▸ EXERCISE DETAILS
Copy out every line of the records in which "loaded" can be found.

Page-level text extractions
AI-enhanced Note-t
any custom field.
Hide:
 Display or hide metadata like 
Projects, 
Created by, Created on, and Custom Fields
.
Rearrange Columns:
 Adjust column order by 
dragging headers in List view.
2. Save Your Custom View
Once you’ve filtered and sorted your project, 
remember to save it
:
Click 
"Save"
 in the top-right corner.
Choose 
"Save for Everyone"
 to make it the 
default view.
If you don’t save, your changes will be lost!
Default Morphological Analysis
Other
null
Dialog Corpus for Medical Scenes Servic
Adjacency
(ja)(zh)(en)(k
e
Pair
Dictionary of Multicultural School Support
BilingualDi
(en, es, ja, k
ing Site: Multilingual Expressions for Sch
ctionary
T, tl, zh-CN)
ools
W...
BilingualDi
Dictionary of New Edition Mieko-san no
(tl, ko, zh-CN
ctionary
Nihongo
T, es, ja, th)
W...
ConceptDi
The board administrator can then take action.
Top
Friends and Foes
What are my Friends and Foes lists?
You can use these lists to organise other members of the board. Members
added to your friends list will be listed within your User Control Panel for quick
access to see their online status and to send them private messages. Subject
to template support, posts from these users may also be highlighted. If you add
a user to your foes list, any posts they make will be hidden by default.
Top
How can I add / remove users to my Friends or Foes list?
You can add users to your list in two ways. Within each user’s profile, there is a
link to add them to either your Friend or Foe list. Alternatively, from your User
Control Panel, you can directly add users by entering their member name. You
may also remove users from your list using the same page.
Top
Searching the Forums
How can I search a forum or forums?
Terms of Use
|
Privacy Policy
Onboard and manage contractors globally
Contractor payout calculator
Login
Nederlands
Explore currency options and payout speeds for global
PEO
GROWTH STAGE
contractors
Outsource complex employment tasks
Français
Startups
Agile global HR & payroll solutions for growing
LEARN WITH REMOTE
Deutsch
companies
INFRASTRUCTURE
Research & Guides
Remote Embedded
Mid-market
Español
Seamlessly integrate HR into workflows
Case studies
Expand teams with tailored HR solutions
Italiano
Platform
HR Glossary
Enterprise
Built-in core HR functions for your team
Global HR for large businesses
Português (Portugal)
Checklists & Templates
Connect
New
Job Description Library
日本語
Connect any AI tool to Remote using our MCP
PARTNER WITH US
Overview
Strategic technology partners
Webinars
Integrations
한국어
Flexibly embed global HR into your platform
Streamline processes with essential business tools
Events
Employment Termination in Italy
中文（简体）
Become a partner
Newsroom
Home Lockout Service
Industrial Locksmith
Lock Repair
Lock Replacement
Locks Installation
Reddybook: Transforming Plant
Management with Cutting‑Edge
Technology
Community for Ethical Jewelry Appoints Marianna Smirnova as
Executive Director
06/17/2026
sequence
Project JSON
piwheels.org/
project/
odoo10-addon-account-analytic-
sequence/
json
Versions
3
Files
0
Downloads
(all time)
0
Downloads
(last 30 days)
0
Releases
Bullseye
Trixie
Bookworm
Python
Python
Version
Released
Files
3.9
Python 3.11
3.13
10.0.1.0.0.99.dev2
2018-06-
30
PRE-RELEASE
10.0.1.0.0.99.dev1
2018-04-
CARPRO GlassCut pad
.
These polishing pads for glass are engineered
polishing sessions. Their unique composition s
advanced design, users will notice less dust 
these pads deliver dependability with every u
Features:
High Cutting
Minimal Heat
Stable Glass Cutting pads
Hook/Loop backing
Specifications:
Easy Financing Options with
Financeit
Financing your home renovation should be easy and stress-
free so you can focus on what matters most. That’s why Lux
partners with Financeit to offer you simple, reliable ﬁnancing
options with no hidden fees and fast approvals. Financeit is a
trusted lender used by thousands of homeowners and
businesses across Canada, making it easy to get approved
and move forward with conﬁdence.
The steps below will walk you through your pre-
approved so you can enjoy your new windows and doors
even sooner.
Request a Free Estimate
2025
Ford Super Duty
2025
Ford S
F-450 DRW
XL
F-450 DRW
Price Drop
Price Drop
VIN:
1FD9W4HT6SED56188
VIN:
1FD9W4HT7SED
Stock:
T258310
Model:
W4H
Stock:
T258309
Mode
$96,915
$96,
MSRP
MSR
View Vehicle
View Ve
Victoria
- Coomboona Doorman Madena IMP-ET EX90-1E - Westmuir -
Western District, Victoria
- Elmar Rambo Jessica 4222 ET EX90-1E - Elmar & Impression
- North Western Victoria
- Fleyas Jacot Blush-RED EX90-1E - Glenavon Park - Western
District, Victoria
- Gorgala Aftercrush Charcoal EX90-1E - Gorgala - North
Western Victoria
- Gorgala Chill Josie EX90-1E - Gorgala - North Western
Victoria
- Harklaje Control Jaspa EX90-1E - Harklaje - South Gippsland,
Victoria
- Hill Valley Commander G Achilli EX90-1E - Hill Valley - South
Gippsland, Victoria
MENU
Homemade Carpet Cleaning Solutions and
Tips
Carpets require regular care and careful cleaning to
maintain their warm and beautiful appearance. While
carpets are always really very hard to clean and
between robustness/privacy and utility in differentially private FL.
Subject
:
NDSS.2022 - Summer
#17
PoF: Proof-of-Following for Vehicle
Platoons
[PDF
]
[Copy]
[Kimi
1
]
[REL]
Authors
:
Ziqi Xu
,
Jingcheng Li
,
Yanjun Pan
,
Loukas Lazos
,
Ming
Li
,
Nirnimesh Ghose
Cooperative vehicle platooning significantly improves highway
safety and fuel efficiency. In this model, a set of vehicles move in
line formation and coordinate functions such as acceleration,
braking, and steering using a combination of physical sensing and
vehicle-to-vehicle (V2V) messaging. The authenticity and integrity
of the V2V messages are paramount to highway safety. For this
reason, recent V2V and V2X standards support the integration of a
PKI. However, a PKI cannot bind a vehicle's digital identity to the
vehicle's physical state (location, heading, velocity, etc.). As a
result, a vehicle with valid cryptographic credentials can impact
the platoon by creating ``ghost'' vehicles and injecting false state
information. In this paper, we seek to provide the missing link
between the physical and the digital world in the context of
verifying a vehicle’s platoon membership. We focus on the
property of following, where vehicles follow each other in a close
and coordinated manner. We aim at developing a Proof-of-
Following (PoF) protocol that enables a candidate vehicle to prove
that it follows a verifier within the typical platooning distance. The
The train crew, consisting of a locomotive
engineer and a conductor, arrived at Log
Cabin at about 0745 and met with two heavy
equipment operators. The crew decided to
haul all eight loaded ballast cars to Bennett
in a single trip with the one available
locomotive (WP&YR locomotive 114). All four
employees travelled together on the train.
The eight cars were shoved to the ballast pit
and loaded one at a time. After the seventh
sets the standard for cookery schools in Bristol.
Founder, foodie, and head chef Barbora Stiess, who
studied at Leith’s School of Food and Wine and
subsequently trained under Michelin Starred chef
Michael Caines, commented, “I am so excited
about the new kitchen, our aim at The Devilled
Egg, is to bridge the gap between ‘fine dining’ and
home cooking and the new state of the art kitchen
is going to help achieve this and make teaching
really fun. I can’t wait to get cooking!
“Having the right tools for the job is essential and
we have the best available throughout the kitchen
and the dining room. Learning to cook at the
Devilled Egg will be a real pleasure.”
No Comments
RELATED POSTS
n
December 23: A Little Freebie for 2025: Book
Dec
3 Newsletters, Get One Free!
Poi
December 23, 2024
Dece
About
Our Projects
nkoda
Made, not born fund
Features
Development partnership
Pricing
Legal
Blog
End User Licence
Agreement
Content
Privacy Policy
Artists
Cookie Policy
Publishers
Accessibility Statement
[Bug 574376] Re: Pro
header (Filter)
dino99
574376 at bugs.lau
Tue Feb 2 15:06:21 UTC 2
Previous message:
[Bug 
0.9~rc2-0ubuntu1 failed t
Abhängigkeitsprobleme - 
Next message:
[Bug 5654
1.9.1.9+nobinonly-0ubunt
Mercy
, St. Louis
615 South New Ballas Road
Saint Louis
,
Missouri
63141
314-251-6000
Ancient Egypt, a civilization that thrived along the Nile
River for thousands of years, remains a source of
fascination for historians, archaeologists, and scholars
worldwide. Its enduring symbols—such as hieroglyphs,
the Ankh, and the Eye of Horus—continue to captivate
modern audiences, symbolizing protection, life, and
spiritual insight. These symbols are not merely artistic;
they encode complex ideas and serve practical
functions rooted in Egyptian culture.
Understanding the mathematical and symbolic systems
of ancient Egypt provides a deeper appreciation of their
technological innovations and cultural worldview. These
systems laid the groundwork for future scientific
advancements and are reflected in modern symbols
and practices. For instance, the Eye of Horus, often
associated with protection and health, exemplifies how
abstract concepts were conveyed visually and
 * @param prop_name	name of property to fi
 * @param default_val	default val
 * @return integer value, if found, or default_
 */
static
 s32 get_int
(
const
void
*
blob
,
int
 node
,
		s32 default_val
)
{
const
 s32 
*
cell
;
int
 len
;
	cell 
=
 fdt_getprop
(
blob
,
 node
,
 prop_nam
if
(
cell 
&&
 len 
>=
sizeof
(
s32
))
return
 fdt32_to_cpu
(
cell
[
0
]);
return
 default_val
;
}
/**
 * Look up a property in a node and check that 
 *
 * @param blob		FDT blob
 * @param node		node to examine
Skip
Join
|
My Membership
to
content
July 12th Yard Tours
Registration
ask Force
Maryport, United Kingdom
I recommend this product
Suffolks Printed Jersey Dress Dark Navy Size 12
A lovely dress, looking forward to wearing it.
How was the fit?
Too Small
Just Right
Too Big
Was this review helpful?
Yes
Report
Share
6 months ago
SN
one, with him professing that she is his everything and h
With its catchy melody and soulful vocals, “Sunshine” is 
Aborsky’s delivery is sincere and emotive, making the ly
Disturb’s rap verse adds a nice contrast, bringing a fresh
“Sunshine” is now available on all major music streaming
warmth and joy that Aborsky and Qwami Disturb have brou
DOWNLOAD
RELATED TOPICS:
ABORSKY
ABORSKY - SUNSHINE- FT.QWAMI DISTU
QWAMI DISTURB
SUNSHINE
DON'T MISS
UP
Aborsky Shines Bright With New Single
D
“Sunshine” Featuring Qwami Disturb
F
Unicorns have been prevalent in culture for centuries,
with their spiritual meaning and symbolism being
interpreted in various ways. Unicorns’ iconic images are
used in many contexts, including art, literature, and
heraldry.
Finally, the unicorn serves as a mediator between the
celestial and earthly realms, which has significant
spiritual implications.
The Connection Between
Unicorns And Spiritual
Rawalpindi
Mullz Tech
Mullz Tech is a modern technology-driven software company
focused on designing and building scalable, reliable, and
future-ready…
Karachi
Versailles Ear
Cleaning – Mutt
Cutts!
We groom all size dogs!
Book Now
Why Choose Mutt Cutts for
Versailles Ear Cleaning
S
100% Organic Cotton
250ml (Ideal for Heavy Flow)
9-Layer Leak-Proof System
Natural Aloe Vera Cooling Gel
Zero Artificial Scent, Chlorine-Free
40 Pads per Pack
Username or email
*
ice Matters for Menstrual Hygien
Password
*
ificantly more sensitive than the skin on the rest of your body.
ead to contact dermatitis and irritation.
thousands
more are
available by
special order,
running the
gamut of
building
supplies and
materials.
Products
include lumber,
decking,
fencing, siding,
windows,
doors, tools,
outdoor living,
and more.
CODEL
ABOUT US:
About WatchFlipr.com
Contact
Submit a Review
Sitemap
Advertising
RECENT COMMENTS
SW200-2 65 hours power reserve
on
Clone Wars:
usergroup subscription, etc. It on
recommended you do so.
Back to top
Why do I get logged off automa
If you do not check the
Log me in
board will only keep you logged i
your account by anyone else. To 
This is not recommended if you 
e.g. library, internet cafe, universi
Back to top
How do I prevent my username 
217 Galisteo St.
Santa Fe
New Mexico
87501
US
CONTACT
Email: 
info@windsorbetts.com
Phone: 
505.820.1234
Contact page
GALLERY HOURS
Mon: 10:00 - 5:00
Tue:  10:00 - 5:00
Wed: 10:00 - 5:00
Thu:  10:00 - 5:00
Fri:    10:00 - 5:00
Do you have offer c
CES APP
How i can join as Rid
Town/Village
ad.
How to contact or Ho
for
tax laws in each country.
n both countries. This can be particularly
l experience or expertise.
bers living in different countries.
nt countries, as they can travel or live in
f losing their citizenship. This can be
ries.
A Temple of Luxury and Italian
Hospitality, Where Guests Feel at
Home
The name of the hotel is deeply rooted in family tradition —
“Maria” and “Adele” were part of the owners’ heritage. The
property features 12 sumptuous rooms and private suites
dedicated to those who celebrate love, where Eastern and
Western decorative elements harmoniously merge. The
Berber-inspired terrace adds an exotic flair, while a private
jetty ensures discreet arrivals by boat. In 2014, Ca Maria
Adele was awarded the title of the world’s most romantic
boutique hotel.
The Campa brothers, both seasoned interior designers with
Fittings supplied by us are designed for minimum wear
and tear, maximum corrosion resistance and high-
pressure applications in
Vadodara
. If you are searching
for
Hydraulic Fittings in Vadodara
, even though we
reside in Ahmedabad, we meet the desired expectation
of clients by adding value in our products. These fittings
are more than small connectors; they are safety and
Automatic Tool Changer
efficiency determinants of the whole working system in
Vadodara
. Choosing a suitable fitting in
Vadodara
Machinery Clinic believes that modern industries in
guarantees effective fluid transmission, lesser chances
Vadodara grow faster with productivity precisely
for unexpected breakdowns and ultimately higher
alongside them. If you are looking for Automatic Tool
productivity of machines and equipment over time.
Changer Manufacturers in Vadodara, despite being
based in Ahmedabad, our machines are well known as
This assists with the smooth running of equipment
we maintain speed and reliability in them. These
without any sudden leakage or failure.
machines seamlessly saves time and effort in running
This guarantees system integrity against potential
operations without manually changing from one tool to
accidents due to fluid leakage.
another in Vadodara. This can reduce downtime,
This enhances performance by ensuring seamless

▸ TASK OUTPUT
haul all eight loaded ballast cars to Bennett
and loaded one at a time. After the seventh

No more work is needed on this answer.